家族全員で交通事故に遭った一家、そのせいで脚に障がいが残った父、植物状態になった母、ひとりだけ無事だったことに罪悪感を抱える長女、火傷を負った顔をマスクで隠す次女……。
不穏な空気がたちこめる“異質の謎解きサスペンス”、『この子は邪悪』で主人公の長女・窪花を演じた南沙良と、彼女の幼なじみ・四井純を演じた大西流星。
予想をことごとく覆す展開の先に衝撃のラストが待ち受ける本作を、ふたりはどう受け止めたのか。作品について、撮影現場での出来事について、話を聞いた。
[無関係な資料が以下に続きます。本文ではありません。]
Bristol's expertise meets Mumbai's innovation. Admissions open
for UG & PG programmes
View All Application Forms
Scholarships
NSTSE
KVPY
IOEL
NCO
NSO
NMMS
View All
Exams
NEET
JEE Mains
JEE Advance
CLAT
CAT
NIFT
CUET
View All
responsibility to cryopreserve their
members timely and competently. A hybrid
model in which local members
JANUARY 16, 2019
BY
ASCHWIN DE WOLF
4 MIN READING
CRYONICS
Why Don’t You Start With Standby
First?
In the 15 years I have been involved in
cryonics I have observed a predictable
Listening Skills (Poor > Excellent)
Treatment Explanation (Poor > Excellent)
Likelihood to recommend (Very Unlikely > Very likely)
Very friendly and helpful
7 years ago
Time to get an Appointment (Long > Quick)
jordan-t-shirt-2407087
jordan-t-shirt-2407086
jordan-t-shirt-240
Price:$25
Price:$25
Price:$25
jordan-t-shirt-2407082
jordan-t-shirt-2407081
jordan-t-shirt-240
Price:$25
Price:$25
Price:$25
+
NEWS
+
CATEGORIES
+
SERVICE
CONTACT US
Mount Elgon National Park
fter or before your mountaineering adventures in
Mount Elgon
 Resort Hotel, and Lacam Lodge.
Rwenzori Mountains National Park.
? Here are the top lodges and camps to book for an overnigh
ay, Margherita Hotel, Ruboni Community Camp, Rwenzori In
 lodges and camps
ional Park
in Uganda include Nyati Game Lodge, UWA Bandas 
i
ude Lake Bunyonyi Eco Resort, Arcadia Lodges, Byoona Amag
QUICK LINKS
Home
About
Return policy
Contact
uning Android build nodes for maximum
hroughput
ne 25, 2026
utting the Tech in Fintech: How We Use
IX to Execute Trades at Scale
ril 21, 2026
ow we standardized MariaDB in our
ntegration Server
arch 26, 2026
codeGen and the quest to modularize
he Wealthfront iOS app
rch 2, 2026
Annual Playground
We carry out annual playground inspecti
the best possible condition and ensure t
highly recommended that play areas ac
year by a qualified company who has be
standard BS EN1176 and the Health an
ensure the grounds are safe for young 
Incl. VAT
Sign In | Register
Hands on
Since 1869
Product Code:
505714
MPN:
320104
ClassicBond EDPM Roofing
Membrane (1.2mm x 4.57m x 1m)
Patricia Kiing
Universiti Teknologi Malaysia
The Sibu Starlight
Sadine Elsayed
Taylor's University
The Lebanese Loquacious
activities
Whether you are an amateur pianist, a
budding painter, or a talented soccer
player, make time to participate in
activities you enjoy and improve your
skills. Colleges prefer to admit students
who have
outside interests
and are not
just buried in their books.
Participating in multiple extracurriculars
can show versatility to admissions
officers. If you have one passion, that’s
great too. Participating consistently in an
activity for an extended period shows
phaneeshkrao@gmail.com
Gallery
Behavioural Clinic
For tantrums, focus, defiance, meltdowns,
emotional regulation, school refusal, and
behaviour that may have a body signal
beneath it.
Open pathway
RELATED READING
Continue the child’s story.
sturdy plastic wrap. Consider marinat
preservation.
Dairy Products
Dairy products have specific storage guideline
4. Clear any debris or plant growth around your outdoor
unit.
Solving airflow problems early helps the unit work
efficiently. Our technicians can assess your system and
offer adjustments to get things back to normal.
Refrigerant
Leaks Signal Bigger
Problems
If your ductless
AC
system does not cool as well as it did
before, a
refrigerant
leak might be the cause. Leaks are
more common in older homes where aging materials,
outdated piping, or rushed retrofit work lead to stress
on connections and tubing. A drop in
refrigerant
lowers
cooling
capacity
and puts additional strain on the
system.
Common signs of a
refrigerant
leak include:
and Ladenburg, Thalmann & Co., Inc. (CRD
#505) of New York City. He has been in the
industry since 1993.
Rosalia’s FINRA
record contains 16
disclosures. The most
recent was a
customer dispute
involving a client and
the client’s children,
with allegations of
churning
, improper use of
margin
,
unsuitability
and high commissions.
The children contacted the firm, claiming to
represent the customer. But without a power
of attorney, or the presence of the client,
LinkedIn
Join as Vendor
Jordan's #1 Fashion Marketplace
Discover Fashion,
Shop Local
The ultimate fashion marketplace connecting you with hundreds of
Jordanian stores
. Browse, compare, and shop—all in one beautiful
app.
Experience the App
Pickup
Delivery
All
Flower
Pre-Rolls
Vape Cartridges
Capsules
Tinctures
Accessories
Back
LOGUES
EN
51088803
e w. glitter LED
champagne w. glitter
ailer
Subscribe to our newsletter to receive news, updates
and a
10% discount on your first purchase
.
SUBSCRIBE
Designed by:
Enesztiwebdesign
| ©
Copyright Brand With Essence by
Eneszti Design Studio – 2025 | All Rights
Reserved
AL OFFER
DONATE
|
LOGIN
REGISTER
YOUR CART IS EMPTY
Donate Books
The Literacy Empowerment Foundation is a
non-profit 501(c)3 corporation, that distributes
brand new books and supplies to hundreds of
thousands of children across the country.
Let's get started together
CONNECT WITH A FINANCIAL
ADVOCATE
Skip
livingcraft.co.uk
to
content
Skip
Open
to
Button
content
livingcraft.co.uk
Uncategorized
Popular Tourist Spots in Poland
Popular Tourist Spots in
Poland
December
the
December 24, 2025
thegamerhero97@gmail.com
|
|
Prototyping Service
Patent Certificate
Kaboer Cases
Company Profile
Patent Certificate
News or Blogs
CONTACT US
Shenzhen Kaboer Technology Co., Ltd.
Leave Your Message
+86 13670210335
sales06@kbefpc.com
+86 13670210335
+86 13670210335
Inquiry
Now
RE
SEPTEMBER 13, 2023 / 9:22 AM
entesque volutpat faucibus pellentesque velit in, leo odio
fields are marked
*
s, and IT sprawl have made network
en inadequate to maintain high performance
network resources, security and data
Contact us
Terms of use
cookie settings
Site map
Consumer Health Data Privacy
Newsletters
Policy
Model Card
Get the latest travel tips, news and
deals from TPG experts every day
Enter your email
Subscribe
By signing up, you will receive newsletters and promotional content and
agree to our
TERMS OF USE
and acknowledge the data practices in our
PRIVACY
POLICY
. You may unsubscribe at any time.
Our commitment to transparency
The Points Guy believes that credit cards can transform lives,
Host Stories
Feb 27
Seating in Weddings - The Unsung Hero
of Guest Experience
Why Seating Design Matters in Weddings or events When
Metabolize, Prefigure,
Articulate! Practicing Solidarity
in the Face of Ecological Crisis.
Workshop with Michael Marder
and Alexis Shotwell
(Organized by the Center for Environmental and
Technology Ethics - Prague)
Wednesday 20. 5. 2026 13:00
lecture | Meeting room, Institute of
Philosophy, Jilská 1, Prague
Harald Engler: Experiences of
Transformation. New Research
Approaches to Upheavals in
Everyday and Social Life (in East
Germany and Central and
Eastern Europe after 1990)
正解が分からないものだからこそ家族について考えたくなる
──まずは、演じる役柄について教えてください。
南 花は家族全員で交通事故に遭い、心に傷を負ってしまった女の子です。しかも、自分だけが無事だった罪悪感を抱えていて。そういった心の傷や暗いものを、ふとしたときに表現できればいいなと思っていました。
大西 純くんも純くんで家族に問題を抱えていて、自分のお母さんの心が壊れてしまった原因を突き止めようとしています。そうしている中で、幼なじみの花ちゃんに再会して。名前のとおり純粋な子で、僕も見習わなくちゃなぁと思うくらい真っ直ぐですね。年齢は16歳ですけど大人っぽくて、尊敬する部分がたくさんありました。
──そんな花と純の再会に前後し、窪家では不穏な出来事が進行していきます。
大西 現実離れした物語であると同時に、どこか共感できる部分もあったりして。登場人物ひとりひとりのキャラクターが濃く、視点を変えて見ていただけると捉え方も変わります。人間のちょっとした生々しさやリアルな恐怖が描かれていて、新しいサスペンスなのかなとも感じました。僕らの日常でも、もしかしたら起こり得るのかなぁって。
南 基本的には、家族の物語ですしね。家族の形がいろいろと複雑化している中で、こんな家族の形や愛の形もあるんだなと感じました。いろいろな形があり、正解が分からないものだからこそ家族の定義について考えたくなりますし。そういったリアリティを、お芝居でしっかり表現したいなとも思っていました。